Tudo é relação!  A inter-relação é mais que o todo (soma das partes) e inclui nela o sempre novo (paráclito), a unidade na multiplicidade. Esta realidade trinitária (realidade da multiplicidade na unidade) chama-nos a reconhecer a complexidade (inclusiva) como forma de abordar a realidade e não a ficarmos na estratégia da dualidade – tipo maniqueísmo – (que é exclusiva e própria de um pensar a preto e branco). A estratégia muitas vezes seguida de diabolizar uma parte do todo para se afirmar como a parte verdadeira do todo vai contra uma visão trinitária da realidade a que deve ser aferido o pensamento para se poder construir um mundo numa consciência de complementaridade activa e de cada um fazer parte de um todo inter-relacional e interrelacionado aberto. Só assim se poderá iniciar uma cultura da paz e do desenvolvimento integral da pessoa humana!

O padrão interior em nós podemos designá-lo como a natureza divina que nos permite ansiar e sonhar. O mundo exterior mantém-nos presos nos padrões de quantidade (do ter) muito longe da qualidade (longe do ser do eu mesmo e como tal prisioneiro do hábito). Para nos aproximarmos da Realidade torna-se necessário descobrir o conteúdo espiritual do dogma que aponta para além da sua codificação em realidade imediata, a “realidade” que a língua alemã designa de Wirklichkeit e que eu traduziria como realidade aplicada.

A fórmula (realidade trinitária) convida-nos a mudar a nossa percepção para que as decisões se tornem mais integrais e conscientes possibilitando um viver que reconheça o dualismo (pensamento polarizante) e ao mesmo tempo a visão complexa de pessoas, coisas e mundo unidos numa relação comum. Posso decidir, mas o que é que eu quero sem cair no padrão da verdade do sistema concebida em termos alternativos e como tal redutores da Realidade? Torna-se importante reconhecer o próprio padrão e o padrão de pensamento que nos rege, como indivíduo e como sociedade, para que se abra a possibilidade para que novos padrões possam surgir. Então, desabilitando o padrão habitual de alteração (dualidade), torna-se possível mergulhar no padrão original, o padrão da ipseidade de ser em relação numa experiência de todo e de parte. 

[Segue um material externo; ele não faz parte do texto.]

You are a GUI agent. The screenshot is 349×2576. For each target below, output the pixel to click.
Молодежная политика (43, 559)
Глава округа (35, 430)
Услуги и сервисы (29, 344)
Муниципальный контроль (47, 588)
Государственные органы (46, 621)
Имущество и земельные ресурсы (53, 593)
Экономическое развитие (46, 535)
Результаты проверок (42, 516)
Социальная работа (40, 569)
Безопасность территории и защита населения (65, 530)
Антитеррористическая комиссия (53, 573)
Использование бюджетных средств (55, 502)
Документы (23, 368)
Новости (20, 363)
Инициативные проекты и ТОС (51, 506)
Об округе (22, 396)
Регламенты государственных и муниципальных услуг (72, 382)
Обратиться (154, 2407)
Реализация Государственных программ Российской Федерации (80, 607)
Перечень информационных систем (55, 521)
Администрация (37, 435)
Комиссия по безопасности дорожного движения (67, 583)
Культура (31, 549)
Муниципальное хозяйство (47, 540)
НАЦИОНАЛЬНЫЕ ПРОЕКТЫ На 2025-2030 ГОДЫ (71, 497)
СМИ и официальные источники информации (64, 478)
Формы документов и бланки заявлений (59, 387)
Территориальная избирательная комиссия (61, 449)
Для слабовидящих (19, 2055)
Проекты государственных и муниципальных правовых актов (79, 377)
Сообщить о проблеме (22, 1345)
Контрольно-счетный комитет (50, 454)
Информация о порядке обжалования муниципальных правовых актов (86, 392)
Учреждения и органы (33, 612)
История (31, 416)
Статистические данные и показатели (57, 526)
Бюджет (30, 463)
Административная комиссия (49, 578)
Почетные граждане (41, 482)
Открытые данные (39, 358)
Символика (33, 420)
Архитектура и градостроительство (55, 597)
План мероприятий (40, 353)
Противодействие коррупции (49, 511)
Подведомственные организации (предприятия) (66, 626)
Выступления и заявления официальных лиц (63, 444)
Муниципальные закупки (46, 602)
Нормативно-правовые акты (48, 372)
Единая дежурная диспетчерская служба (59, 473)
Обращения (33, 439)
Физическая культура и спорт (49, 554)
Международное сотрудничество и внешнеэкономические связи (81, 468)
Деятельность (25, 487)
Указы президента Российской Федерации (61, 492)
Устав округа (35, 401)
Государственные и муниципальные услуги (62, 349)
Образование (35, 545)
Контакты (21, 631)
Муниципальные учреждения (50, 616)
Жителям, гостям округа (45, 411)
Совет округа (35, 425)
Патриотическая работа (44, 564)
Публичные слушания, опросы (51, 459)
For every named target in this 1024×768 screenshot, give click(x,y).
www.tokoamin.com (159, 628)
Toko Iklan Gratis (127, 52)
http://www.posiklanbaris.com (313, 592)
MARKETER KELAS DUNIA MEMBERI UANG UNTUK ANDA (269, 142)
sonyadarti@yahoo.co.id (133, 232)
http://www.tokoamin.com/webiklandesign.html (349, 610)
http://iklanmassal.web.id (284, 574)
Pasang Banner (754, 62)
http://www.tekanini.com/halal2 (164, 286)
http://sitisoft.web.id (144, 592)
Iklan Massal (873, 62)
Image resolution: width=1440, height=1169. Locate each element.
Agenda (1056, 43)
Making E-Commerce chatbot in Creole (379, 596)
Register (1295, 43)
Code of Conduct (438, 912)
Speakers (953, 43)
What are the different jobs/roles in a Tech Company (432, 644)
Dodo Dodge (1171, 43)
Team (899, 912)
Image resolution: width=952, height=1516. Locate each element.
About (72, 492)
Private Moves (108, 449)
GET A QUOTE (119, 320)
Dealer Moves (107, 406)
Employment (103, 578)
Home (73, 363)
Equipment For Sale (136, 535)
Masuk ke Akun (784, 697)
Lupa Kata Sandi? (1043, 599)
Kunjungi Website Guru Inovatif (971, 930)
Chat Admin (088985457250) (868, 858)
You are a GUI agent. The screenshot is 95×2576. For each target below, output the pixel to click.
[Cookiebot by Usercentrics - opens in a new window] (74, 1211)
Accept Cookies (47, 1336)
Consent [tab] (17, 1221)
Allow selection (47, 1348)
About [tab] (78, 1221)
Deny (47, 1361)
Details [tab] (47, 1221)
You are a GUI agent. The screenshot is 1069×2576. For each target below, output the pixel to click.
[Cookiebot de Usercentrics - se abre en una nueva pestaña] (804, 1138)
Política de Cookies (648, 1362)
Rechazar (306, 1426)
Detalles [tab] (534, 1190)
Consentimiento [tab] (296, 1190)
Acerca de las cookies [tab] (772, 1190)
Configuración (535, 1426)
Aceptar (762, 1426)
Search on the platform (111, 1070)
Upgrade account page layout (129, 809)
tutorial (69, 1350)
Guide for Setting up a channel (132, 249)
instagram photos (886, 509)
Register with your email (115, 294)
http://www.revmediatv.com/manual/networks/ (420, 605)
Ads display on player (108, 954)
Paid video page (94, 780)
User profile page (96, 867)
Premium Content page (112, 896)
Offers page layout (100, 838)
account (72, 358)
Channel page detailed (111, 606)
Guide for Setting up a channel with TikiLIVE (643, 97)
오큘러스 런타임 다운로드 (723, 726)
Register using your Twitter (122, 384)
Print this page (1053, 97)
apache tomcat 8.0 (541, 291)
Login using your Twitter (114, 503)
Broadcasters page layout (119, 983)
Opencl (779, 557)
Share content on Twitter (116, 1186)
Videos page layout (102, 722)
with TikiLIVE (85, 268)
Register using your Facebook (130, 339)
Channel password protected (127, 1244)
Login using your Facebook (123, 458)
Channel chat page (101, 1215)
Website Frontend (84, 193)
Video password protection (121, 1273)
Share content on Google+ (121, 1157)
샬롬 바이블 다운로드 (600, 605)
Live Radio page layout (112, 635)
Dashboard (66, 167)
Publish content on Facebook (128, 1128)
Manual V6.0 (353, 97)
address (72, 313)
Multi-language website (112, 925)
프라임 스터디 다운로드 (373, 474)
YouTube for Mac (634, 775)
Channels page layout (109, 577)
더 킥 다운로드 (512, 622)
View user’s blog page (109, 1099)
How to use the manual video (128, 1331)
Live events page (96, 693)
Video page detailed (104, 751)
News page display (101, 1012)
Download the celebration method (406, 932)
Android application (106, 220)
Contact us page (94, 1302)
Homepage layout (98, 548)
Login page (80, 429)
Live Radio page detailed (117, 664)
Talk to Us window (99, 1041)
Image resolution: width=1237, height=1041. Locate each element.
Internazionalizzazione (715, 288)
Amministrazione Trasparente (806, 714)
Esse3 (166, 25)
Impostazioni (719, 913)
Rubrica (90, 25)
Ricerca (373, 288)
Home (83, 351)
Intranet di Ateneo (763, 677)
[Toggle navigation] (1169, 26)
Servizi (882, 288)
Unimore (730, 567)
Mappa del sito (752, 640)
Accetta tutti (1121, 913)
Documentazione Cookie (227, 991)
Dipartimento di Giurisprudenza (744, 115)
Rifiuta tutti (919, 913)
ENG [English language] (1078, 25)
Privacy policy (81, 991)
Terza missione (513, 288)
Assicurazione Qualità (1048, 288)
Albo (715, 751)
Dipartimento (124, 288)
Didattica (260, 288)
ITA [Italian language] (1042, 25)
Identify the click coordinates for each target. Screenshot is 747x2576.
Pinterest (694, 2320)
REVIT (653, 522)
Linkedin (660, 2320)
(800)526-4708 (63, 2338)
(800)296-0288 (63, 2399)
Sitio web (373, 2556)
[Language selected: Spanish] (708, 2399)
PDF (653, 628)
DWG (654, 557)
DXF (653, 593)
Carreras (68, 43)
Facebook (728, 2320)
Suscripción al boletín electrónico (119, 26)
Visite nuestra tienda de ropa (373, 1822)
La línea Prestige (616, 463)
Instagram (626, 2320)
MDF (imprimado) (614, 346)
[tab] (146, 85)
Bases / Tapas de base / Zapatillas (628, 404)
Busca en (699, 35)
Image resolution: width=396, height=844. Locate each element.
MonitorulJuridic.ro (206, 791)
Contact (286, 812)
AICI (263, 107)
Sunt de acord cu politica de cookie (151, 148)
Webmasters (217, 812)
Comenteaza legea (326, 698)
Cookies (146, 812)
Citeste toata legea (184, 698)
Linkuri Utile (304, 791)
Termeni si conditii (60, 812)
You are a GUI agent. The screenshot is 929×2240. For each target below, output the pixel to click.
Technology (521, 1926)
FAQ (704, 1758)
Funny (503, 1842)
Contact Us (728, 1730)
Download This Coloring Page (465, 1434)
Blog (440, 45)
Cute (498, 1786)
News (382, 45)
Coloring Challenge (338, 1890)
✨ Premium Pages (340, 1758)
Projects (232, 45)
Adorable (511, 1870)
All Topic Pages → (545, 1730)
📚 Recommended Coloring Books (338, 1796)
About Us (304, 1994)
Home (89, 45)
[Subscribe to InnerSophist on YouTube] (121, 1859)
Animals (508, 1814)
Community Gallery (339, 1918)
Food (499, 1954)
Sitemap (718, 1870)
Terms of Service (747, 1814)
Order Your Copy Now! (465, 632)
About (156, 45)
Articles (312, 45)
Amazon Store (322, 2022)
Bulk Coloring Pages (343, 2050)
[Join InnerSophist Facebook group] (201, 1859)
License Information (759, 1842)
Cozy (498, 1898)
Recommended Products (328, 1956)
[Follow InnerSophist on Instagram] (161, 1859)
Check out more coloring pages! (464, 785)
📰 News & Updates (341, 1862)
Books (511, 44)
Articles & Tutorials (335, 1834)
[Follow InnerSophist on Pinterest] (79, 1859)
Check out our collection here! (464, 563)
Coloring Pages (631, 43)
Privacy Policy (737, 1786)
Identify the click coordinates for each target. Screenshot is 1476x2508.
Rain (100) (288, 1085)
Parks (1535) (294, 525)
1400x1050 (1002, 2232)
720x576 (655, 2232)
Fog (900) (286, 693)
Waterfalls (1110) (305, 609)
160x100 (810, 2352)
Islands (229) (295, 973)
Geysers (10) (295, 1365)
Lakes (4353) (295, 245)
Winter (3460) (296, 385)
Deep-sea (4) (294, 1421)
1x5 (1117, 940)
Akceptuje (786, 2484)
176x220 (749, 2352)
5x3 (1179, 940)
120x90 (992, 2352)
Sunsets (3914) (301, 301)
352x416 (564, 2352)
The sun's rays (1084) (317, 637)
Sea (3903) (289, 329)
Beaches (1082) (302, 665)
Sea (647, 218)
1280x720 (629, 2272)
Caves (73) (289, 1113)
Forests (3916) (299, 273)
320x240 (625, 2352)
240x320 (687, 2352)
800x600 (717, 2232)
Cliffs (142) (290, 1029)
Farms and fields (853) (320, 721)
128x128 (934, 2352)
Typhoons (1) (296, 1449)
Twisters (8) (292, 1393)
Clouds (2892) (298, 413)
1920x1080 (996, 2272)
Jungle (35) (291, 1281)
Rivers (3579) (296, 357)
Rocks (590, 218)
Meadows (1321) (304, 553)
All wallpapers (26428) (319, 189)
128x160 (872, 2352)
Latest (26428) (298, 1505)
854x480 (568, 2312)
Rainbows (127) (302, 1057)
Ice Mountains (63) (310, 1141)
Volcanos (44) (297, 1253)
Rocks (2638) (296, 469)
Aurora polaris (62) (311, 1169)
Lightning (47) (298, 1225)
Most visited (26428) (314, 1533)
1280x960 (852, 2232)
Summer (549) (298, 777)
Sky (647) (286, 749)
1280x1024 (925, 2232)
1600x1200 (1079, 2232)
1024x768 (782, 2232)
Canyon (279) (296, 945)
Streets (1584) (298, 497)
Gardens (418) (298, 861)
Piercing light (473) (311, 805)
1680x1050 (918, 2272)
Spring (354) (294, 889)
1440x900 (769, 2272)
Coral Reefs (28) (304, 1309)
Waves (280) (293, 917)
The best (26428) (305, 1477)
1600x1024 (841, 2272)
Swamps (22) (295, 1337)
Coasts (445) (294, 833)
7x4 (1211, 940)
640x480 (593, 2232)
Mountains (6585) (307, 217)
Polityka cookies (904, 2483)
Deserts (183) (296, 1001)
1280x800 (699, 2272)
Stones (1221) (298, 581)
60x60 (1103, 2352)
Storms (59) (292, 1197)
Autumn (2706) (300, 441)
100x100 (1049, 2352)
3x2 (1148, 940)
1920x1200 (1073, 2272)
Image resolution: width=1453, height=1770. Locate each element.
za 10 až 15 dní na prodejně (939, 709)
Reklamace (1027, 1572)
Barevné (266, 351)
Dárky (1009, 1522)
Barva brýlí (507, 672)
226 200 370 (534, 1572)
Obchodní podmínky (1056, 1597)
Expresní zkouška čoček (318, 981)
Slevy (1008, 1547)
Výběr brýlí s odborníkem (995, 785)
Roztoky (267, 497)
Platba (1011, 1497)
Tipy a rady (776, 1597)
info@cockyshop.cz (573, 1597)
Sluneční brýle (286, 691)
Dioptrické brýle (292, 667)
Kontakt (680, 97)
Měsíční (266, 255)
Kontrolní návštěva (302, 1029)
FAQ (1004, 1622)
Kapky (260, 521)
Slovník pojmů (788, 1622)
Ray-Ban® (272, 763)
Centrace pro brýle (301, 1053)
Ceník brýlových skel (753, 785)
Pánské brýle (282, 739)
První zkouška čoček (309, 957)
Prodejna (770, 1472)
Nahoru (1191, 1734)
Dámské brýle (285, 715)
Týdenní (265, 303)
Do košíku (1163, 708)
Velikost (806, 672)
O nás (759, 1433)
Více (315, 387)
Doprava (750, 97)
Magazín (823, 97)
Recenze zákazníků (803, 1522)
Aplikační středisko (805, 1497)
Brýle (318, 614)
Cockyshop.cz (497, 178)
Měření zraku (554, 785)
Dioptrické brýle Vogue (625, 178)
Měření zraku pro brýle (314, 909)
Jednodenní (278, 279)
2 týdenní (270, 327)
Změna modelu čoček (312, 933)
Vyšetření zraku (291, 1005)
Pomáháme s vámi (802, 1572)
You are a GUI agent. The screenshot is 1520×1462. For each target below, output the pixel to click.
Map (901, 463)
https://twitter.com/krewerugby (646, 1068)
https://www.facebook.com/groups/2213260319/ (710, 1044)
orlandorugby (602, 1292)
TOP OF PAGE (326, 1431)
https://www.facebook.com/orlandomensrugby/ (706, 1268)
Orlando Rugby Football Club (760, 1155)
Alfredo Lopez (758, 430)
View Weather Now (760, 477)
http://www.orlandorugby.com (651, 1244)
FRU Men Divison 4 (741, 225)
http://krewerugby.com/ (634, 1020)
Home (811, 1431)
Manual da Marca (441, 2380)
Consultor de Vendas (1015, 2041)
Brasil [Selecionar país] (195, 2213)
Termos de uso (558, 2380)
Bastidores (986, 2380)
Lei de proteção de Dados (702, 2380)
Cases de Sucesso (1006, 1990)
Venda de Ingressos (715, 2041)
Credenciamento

Então surge a pergunta “mais dinheiro ou mais amor”, “ter mais ou ser mais”; então damo-nos conta de nos encontrarmos na roda do hamster e surge a necessidade de se tomarem decisões mais conscientes, fora do determinismo do hábito e do que pareceria lógico dentro da matriz de pensamento que nos obriga. Por trás de toda a decisão existe uma intenção, por isso é importante definir o objetivo para que a energia interior venha nessa direção. 

Às vezes, estamos caminhando pela noite e aprendendo intuitivamente os segredos das estrelas que estão distantes e fazem lembrar o cintilar do mistério que envolve toda a nossa vida. 

Neste momento, especialmente a nossa civilização ocidental encontra-se na encruzilhada e  na tempestade da noite; este é um sinal de que é chegada a hora de se rever os velhos padrões de dualidade e complementá-los com o modelo da Trindade (que é complexo e de visão integral), a única perspectiva de virmos a unir o mundo oriental e ocidental numa obra comum. Neste sentido, as forças internas terão de ser mais fortes que as externas.

António CD Justo

Esta publicação é da responsabilidade exclusiva do seu autor.